Okay so we already saw this slide. You have your energy cycle, we feed in…we feed into the mitochondrial membrane and we bounce electrons back and forth in the process we generate an energy gradient that drive our APT. Estrogen increases the efficiency of this, okay. So it’s helping the mitochondria to do a better job with energy generation. But it also helps to control calcium levels. And recall that too much calcium with glutamate that we just talked about can create excitotoxin damage in the body and damage to the nerves. So it’s critical to keep that calcium under control. Also in the absence of estrogen we don’t do as good a job of dealing with calcium regulation or reactive oxygen species, and so is the role of estrogen critical in helping to protect females to a certain except relative to males? So as a result I have added in a few more snips to the panel. The PEMT…aahm…snips because they are reactive to estrogen in the body, and we’ll look at that in a moment. So again we are looking at the role of estrogen in helping the body to hang on to and deal with calcium so we’re not ending up with calcium damage. And again we just talked about all that oxidative damage and estrogen’s playing a role there also.  And well…well calcium may not be the main cause of some of the problems we see, it’s a critical part of the cascade that causes abnormalities.

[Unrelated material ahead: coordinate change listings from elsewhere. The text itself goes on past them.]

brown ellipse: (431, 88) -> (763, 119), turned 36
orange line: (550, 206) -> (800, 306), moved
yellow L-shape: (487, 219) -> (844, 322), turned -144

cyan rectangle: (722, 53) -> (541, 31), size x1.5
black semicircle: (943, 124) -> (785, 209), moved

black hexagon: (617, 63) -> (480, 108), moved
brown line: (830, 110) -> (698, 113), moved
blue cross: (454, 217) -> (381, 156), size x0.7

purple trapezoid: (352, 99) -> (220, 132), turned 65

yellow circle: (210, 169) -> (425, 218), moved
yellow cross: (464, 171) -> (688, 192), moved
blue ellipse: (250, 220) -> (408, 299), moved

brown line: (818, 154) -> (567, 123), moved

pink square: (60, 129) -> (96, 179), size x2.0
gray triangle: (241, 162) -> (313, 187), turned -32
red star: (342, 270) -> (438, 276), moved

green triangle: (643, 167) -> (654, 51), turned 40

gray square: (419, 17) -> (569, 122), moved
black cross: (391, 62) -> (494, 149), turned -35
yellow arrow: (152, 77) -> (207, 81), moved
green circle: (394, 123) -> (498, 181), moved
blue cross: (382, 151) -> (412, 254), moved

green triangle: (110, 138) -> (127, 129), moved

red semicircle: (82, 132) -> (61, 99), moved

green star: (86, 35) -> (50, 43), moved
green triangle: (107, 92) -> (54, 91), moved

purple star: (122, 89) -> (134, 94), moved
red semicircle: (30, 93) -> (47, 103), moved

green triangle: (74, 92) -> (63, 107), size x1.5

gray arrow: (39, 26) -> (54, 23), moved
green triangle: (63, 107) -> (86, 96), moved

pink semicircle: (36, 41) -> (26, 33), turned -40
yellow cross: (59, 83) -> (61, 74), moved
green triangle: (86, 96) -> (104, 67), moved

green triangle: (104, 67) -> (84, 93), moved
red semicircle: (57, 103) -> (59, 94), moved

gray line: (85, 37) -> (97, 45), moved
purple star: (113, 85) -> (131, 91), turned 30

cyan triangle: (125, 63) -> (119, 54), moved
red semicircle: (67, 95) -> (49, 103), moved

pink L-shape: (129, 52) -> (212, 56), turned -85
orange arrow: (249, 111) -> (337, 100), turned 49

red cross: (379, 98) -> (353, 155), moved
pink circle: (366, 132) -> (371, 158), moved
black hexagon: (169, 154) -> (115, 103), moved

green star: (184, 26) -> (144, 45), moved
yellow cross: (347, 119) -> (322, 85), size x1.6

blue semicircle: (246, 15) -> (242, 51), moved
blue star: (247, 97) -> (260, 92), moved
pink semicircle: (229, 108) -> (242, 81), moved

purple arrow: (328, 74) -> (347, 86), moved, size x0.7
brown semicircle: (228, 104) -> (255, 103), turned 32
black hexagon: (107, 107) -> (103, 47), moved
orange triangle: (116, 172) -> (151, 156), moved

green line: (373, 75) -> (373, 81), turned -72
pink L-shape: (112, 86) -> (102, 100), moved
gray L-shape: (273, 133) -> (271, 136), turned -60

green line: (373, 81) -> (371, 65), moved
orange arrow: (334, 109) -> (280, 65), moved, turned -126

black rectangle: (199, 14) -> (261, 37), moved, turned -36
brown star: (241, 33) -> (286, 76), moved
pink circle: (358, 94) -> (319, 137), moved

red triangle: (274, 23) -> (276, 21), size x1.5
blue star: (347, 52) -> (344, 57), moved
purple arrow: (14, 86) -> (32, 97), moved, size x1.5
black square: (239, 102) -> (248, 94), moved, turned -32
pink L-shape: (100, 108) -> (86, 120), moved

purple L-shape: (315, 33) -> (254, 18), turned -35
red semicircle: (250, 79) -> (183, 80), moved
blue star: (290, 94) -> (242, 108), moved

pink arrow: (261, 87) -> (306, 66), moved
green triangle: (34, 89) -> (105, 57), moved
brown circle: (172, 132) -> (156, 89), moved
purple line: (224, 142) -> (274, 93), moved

This is just to illustrate how interrelated and connected calcium signaling is. Again to reiterate for you the roles that calcium can play and the voltage gated channel – this is what’s being talked about in the Times article – the voltage gated calcium channel. A genetic clue as to why autism affects more boys than girls and we’re looking at a voltage gated calcium channel. And again remember I just finished telling you that estrogen helps your body to control calcium, and that the way we open and close these voltage gated channels is by the energy we generate through that mitochondrial membrane which in the process of generating that energy, we create reactive oxygen species. And estrogen is one of the pieces that helps us to control those reactive oxygen species, which are then exacerbated by things like aluminum and nickel in the body.
Tying everything back together again, if we look at that specific voltage gated calcium channel, it is controlled by methylation. Ok so take a minute and think about this. If you have mutations in your methylation cycle and the cycle isn’t working properly, aside from what I just told you about the role it plays with respect to methionine, we also can’t control the voltage gated calcium channel properly, that we already know from the article that came out this past week, appears to play a role in terms of the problem of autism in males. And then layer in the affects of estrogen, aluminum reactive oxygen species as well as a needing to look at the role of the methylation cycle. And so that’s why we look at that pie chart, I am assuming you’re looking at the nutrition, that you’re looking at the methylation cycle, that you’re looking at where you have imbalances and supporting to bypass so that we at least don’t have to worry about the role of methylation but that’s under control because we know how to deal with that. And then we can systematically look at what bacteria we have, deal with the bacteria, get rid of the metals, clean up the swamp, see those excretion of metals that we’re seeing. And that’s how we’re seeing the improvements in the recovery. And so if we look at that voltage gated calcium channel that was just talked about this past week, look at the difference when it’s unmethylated and when it’s methylated okay.